As far as I was able to tell, from reading the ActivityPub specification, there's no way to federate events between services without going through a user's subscriptions. As I said above, AP seems geared towards inter-personal exchange and not inter-system exchange.
Not necessarily. While most implementations today focus on the User actor type, ActivityPub also supports Group, Organisation, Application, and Service, which can all have an inbox/outbox: https://www.w3.org/TR/activitystreams-vocabulary/#actor-types
Also note that many ActivityPub projects have a sharedInbox
on the server level, for scalability reasons.
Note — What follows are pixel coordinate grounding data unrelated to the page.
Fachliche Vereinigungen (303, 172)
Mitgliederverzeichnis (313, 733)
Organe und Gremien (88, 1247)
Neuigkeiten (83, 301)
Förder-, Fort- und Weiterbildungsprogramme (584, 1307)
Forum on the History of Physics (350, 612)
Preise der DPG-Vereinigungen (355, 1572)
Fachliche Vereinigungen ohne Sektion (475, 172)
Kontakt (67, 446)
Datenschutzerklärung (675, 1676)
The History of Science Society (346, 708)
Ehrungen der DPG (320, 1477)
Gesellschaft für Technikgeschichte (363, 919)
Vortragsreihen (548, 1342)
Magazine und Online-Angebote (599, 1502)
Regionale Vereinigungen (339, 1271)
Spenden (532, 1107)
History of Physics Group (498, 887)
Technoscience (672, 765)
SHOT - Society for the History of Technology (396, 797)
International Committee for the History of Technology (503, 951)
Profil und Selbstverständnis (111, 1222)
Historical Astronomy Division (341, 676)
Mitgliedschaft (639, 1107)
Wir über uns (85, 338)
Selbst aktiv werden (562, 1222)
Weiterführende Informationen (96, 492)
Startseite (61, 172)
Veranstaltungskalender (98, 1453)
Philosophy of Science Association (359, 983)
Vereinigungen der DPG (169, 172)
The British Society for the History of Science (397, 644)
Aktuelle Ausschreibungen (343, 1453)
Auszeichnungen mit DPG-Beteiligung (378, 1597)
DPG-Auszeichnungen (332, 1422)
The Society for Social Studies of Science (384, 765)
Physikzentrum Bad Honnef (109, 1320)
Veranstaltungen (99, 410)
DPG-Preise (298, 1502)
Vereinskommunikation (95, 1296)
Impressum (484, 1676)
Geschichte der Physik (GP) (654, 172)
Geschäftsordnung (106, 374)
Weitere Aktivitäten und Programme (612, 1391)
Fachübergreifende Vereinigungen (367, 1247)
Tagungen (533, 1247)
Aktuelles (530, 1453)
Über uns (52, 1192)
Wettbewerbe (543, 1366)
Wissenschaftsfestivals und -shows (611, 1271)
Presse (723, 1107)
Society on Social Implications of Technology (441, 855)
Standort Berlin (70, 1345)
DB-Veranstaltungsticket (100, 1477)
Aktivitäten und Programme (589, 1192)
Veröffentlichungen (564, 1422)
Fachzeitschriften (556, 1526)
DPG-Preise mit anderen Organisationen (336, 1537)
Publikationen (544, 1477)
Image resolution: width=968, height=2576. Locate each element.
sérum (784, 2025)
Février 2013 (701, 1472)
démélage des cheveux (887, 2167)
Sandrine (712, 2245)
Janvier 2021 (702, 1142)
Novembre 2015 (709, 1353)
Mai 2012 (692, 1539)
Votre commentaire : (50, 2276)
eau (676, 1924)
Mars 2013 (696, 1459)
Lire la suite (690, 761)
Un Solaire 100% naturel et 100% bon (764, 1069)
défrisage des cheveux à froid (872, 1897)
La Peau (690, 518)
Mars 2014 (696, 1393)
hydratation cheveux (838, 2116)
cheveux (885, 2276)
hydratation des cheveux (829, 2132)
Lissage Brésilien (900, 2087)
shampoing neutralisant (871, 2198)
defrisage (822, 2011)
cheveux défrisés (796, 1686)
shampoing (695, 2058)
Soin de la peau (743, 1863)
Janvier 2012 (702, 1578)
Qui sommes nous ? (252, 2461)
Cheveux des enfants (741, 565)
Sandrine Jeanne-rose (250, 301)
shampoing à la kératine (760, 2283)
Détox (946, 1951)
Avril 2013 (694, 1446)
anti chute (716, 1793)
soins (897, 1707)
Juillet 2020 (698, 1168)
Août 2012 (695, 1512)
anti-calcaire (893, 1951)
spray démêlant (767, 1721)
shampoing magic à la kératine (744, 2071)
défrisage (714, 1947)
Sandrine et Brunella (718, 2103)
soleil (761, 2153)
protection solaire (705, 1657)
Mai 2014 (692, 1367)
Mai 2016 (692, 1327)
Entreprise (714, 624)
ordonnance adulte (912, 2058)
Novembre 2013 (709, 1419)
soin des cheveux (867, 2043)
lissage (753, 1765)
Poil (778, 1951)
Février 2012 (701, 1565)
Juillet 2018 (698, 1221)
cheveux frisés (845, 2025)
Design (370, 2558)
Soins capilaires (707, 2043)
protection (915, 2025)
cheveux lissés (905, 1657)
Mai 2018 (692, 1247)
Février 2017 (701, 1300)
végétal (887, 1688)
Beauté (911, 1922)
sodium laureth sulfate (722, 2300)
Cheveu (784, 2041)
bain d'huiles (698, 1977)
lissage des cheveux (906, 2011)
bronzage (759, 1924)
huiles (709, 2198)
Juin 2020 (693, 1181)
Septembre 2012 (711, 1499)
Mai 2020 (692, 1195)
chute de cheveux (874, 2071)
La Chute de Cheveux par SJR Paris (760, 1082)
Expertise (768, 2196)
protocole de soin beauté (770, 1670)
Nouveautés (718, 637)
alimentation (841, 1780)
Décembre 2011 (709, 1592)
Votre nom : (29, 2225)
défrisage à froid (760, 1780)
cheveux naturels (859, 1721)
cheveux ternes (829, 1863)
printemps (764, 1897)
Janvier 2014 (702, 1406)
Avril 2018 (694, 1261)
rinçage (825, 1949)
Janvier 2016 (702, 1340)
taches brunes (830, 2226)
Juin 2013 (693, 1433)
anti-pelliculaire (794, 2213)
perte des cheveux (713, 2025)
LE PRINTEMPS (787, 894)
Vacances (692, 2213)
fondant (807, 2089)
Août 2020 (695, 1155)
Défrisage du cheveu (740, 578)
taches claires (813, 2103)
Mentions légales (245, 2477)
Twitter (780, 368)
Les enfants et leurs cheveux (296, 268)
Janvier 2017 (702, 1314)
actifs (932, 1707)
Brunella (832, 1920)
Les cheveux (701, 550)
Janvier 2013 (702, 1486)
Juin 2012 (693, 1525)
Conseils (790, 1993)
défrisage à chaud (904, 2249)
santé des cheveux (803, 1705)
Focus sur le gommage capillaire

So you don't actually have to deliver to individual actors.
I would highly encourage to consider implementing ActivityPub in some way. It would be sad if we get a new batch of open source meetup replacements which don't talk to each other. Sure you will find some pains and things to work around, but in the end ActivityPub is more of a framework than a strict spec. You only need to implement the parts you need.
I guess the questions the GetTogether developers need to have clear answers to are: 1) do you want GetTogether instances to be able to federate with each other? 2) do you want GetTogether instances to eventually be able to interoperate and share events data with instances of other platforms that have events calendar features (Friendica, Hubzilla, Mobilizon, Gancio, Gath etc) 3) do you want to achieve 1) and 2) without having to define your own federation protocols from scratch, and with at least some assumptions about interop already shared with other projects (ie those defined in AP)
If the answer to 1) is "no", the whole discussion is moot. If the answer to 2) is "no", then it only matters to GT devs what protocols they use to achieve federation of GT instances. If the answers to all three questions are "yes", I guess it's up to some coders familiar with implementing AP to demonstrate why it's a good solution for all three. Maybe someone could put together a proof-of-concept demonstrating federation between GT and Friendica events, and showing how that's helpful for users of both?
I agree to @strypey – there is a place to GetTogether: ⬡ https://conf.activitypub.rocks
So is GetTogether federating with mobilizon and other fediverse instances?
We now have a standard for federated interaction between services, called ActivityPub: https://www.w3.org/blog/news/archives/6785 https://activitypub.rocks/
We already have Mastodon, Pleroma and PeerTube in our Fediverse. Soon there will also be Aardwolf and several other social interaction engines. It would be cool if you join in.